After restarting Incus, the LXC container won’t start and Incus is completely unresponsive to commands. I can see multiple processes on the host called incusd --group incus-admin --logfile /var/log/incus/incusd.log that are consuming 100% CPU.
I’ve reverted the changes to /etc/subuid and /etc/subgid and restarted Incus (and rebooted the host) a couple times but Incus immediately gets back into the same state, being unresponsive and consuming all of the host’s CPU. There is no logging (/var/log/incus/incusd.log is empty.)

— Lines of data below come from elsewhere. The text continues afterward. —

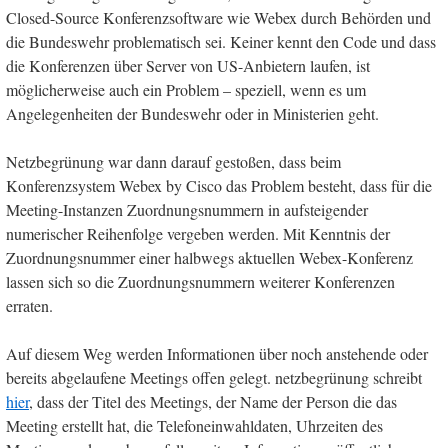
Closed-Source Konferenzsoftware wie Webex durch Behörden und
die Bundeswehr problematisch sei. Keiner kennt den Code und dass
die Konferenzen über Server von US-Anbietern laufen, ist
möglicherweise auch ein Problem – speziell, wenn es um
Angelegenheiten der Bundeswehr oder in Ministerien geht.
Netzbegrünung war dann darauf gestoßen, dass beim
Konferenzsystem Webex by Cisco das Problem besteht, dass für die
Meeting-Instanzen Zuordnungsnummern in aufsteigender
numerischer Reihenfolge vergeben werden. Mit Kenntnis der
Zuordnungsnummer einer halbwegs aktuellen Webex-Konferenz
lassen sich so die Zuordnungsnummern weiterer Konferenzen
erraten.
Auf diesem Weg werden Informationen über noch anstehende oder
bereits abgelaufene Meetings offen gelegt. netzbegrünung schreibt
hier
, dass der Titel des Meetings, der Name der Person die das
Meeting erstellt hat, die Telefoneinwahldaten, Uhrzeiten des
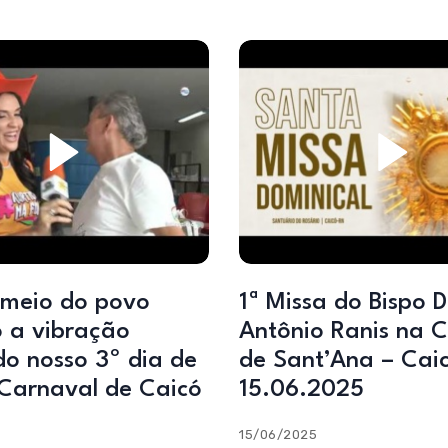
 meio do povo
1ª Missa do Bispo 
o a vibração
Antônio Ranis na C
do nosso 3º dia de
de Sant’Ana – Cai
– Carnaval de Caicó
15.06.2025
15/06/2025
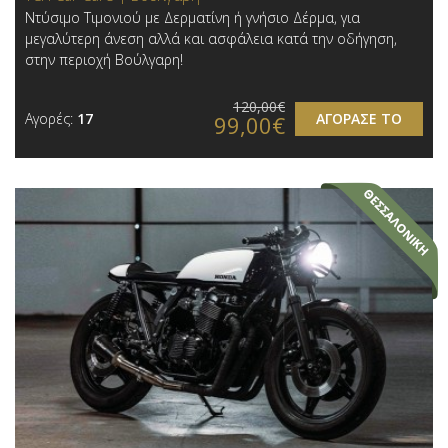
Ντύσιμο Τιμονιού με Δερματίνη ή γνήσιο Δέρμα, για
μεγαλύτερη άνεση αλλά και ασφάλεια κατά την οδήγηση,
στην περιοχή Βούλγαρη!
120,00€
Αγορές:
17
ΑΓΟΡΑΣΕ ΤΟ
99,00€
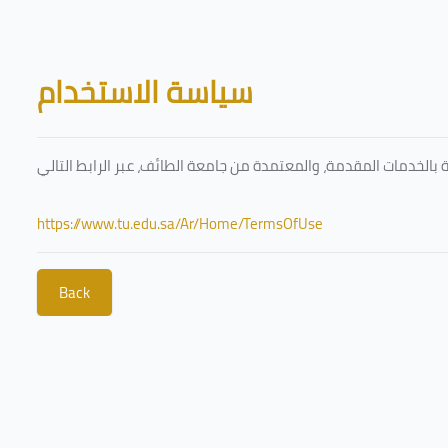
Skip to main content
Blocks
سياسة الاستخدام
https://www.tu.edu.sa/Ar/Home/TermsOfUse
Back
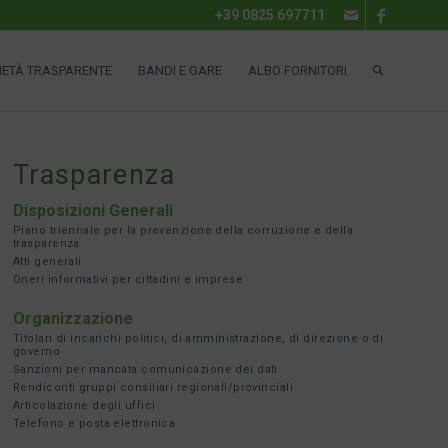
+39 0825 697711
IETÀ TRASPARENTE
BANDI E GARE
ALBO FORNITORI
Trasparenza
Disposizioni Generali
Piano triennale per la prevenzione della corruzione e della
trasparenza
Atti generali
Oneri informativi per cittadini e imprese
Organizzazione
Titolari di incarichi politici, di amministrazione, di direzione o di
governo
Sanzioni per mancata comunicazione dei dati
Rendiconti gruppi consiliari regionali/provinciali
Articolazione degli uffici
Telefono e posta elettronica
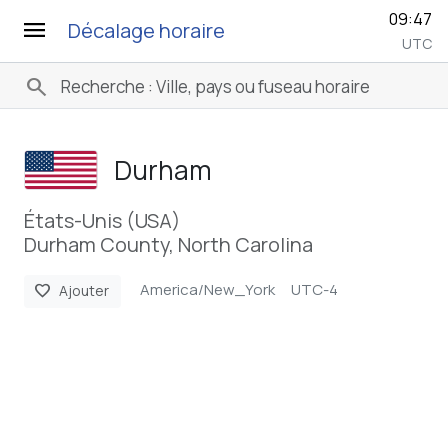
09:47
menu
Décalage horaire
UTC
search
Durham
États-Unis (USA)
Durham County, North Carolina
America/New_York
UTC-4
favorite
Ajouter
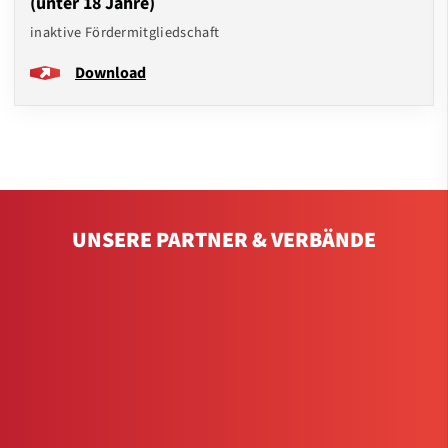
(unter 18 Jahre)
inaktive Fördermitgliedschaft
Download
UNSERE PARTNER & VERBÄNDE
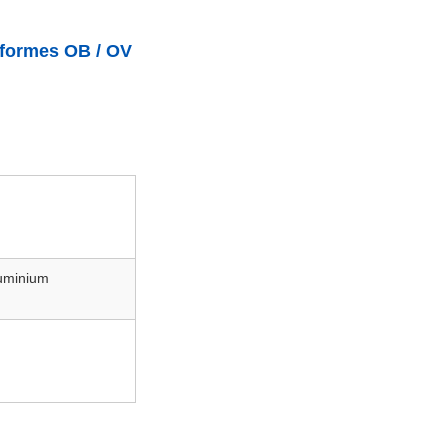
 formes OB / OV
luminium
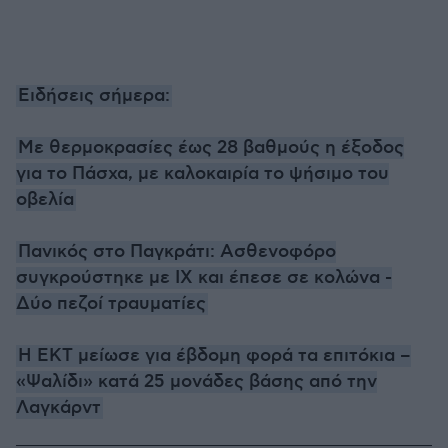
Ειδήσεις σήμερα:
Με θερμοκρασίες έως 28 βαθμούς η έξοδος
για το Πάσχα, με καλοκαιρία το ψήσιμο του
οβελία
Πανικός στο Παγκράτι: Ασθενοφόρο
συγκρούστηκε με ΙΧ και έπεσε σε κολώνα -
Δύο πεζοί τραυματίες
H EKT μείωσε για έβδομη φορά τα επιτόκια –
«Ψαλίδι» κατά 25 μονάδες βάσης από την
Λαγκάρντ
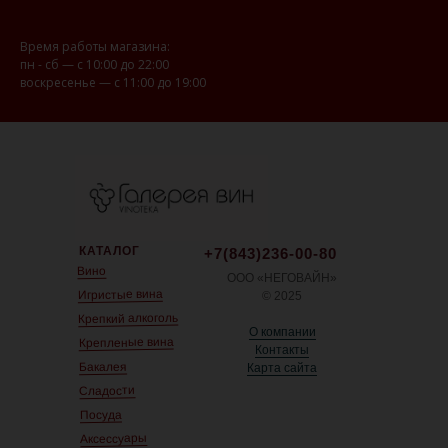
Время работы магазина:
пн - сб — с 10:00 до 22:00
воскресенье — с 11:00 до 19:00
КАТАЛОГ
+7(843)236-00-80
Вино
ООО «НЕГОВАЙН»
Игристые вина
© 2025
Крепкий алкоголь
О компании
Крепленые вина
Контакты
Бакалея
Карта сайта
Сладости
Посуда
Аксессуары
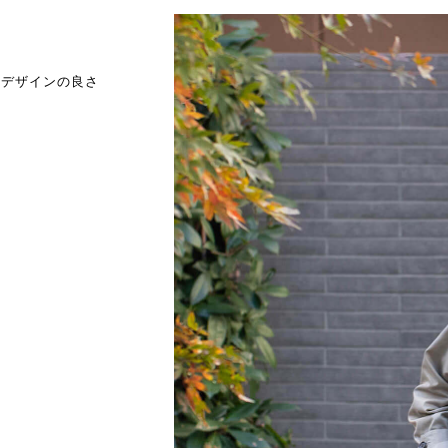
とデザインの良さ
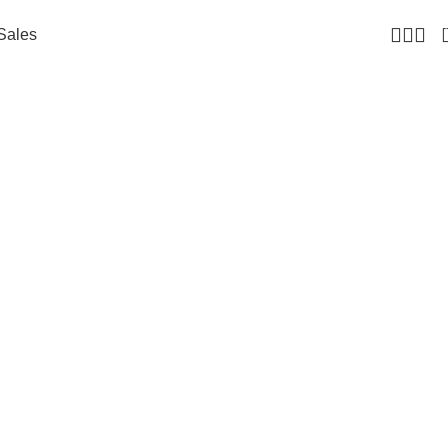
Sales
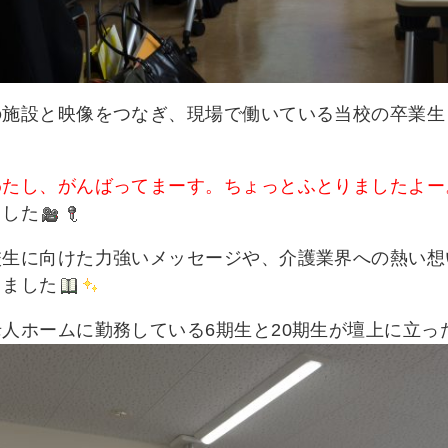
の施設と映像をつなぎ、現場で働いている当校の卒業生
わたし、がんばってまーす。ちょっとふとりましたよー
ました
校生に向けた力強いメッセージや、介護業界への熱い想
りました
人ホームに勤務している6期生と20期生が壇上に立っ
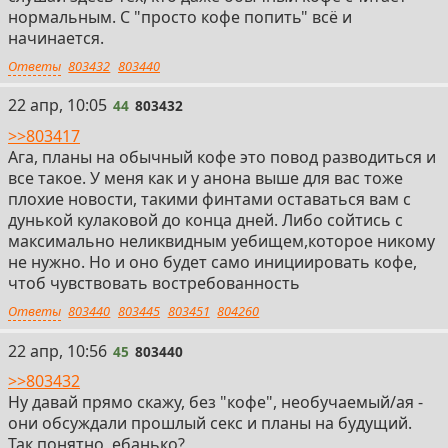
поводу. Сорян, если много и бессвязно.
нормальным. С "просто кофе попить" всё и
начинается.
Ответы
803432
803440
44
22 апр, 10:05
44
803432
>>803417
Ага, планы на обычный кофе это повод разводиться и
все такое. У меня как и у анона выше для вас тоже
плохие новости, такими финтами оставаться вам с
дунькой кулаковой до конца дней. Либо сойтись с
максимально неликвидным уебищем,которое никому
не нужно. Но и оно будет само инициировать кофе,
чтоб чувствовать востребованность
Ответы
803440
803445
803451
804260
45
22 апр, 10:56
45
803440
>>803432
Ну давай прямо скажу, без "кофе", необучаемый/ая -
они обсуждали прошлый секс и планы на будущий.
Так понятно, ебанько?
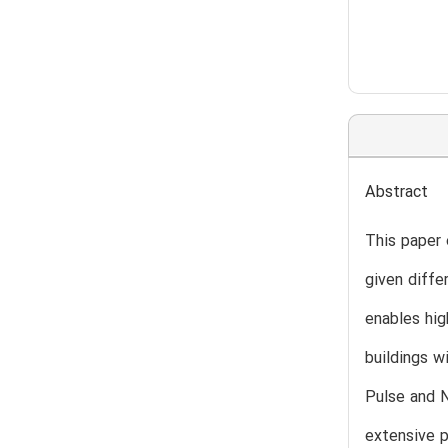
Abstract
This paper 
given diffe
enables hig
buildings w
Pulse and N
extensive p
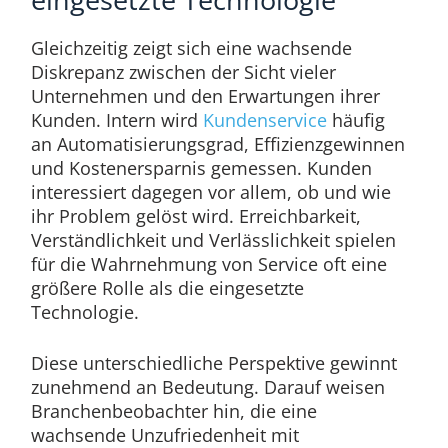
Gleichzeitig zeigt sich eine wachsende
Diskrepanz zwischen der Sicht vieler
Unternehmen und den Erwartungen ihrer
Kunden. Intern wird
Kundenservice
häufig
an Automatisierungsgrad, Effizienzgewinnen
und Kostenersparnis gemessen. Kunden
interessiert dagegen vor allem, ob und wie
ihr Problem gelöst wird. Erreichbarkeit,
Verständlichkeit und Verlässlichkeit spielen
für die Wahrnehmung von Service oft eine
größere Rolle als die eingesetzte
Technologie.
Diese unterschiedliche Perspektive gewinnt
zunehmend an Bedeutung. Darauf weisen
Branchenbeobachter hin, die eine
wachsende Unzufriedenheit mit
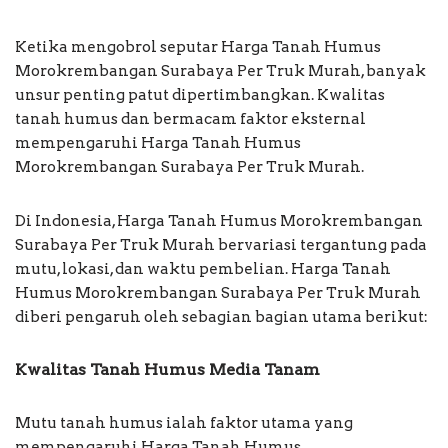
Ketika mengobrol seputar Harga Tanah Humus
Morokrembangan Surabaya Per Truk Murah, banyak
unsur penting patut dipertimbangkan. Kwalitas
tanah humus dan bermacam faktor eksternal
mempengaruhi Harga Tanah Humus
Morokrembangan Surabaya Per Truk Murah.
Di Indonesia, Harga Tanah Humus Morokrembangan
Surabaya Per Truk Murah bervariasi tergantung pada
mutu, lokasi, dan waktu pembelian. Harga Tanah
Humus Morokrembangan Surabaya Per Truk Murah
diberi pengaruh oleh sebagian bagian utama berikut:
Kwalitas Tanah Humus Media Tanam
Mutu tanah humus ialah faktor utama yang
mempengaruhi Harga Tanah Humus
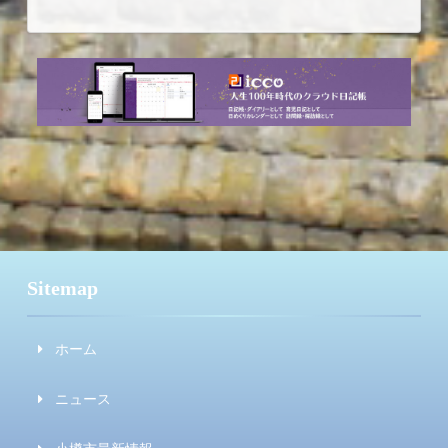
Sitemap
ホーム
ニュース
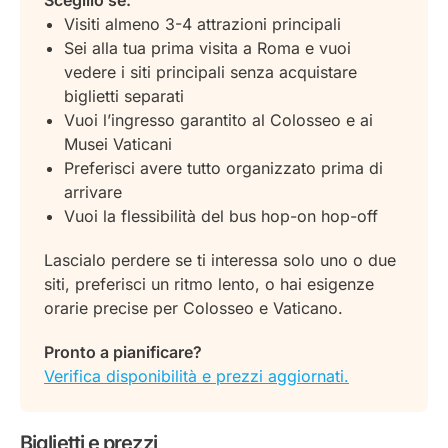
Sceglilo se:
Visiti almeno 3-4 attrazioni principali
Sei alla tua prima visita a Roma e vuoi
vedere i siti principali senza acquistare
biglietti separati
Vuoi l’ingresso garantito al Colosseo e ai
Musei Vaticani
Preferisci avere tutto organizzato prima di
arrivare
Vuoi la flessibilità del bus hop-on hop-off
Lascialo perdere se ti interessa solo uno o due
siti, preferisci un ritmo lento, o hai esigenze
orarie precise per Colosseo e Vaticano.
Pronto a pianificare?
Verifica disponibilità e prezzi aggiornati.
Biglietti e prezzi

journalctl -u incus.service only yields the following:
Oct 19 22:39:28 <incus hostname> dnsmasq-dhcp[7603]: DHCPv6 stateless on fd42:8a5c:ea2b:ef67::, constructed for incusbr0
Oct 19 22:39:28 <incus hostname> dnsmasq-dhcp[7603]: DHCPv4-derived IPv6 names on fd42:8a5c:ea2b:ef67::, constructed for incusbr0
Oct 19 22:39:28 <incus hostname> dnsmasq-dhcp[7603]: router advertisement on fd42:8a5c:ea2b:ef67::, constructed for incusbr0
Oct 19 22:39:28 <incus hostname> dnsmasq-dhcp[7603]: IPv6 router advertisement enabled
Oct 19 22:39:28 <incus hostname> dnsmasq-dhcp[7603]: DHCP, sockets bound exclusively to interface incusbr0
Oct 19 22:39:28 <incus hostname> dnsmasq[7603]: using only locally-known addresses for incus
Oct 19 22:39:28 <incus hostname> dnsmasq[7603]: reading /etc/resolv.conf
Oct 19 22:39:28 <incus hostname> dnsmasq[7603]: using nameserver 192.168.66.4#53
Oct 19 22:39:28 <incus hostname> dnsmasq[7603]: using only locally-known addresses for incus
Oct 19 22:39:28 <incus hostname> dnsmasq[7603]: read /etc/hosts - 8 names
Any ideas? How can I troubleshoot this further given that incus is unresponsive and there’s no logging?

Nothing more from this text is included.